◆ **Records for this task**:
------

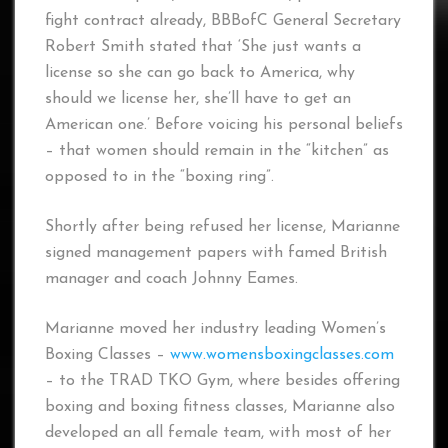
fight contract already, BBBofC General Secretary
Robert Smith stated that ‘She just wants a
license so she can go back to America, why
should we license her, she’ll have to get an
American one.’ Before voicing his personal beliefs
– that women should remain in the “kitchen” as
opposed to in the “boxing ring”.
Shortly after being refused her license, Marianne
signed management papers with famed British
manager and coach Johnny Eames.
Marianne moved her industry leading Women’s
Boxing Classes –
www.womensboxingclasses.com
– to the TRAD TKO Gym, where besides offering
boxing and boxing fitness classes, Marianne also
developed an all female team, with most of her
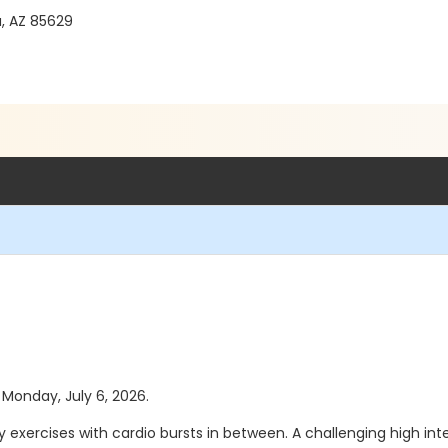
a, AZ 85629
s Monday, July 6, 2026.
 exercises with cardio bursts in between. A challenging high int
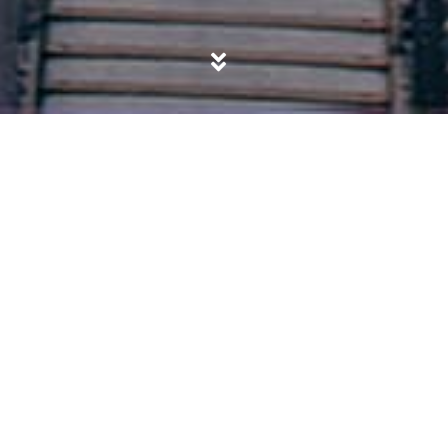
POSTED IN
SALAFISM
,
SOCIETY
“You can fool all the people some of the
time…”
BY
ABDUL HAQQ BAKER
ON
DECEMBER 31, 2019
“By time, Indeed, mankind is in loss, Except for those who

------

◆ **Exercise prompt**: All lines above from the one holding "license so she can go back to America, why" to the one holding "Marianne moved her industry leading Women’s", inclusive, are to be copied exactly; no other line is wanted.

◆ **Written answer**:
license so she can go back to America, why
should we license her, she’ll have to get an
American one.’ Before voicing his personal beliefs
– that women should remain in the “kitchen” as
opposed to in the “boxing ring”.
Shortly after being refused her license, Marianne
signed management papers with famed British
manager and coach Johnny Eames.
Marianne moved her industry leading Women’s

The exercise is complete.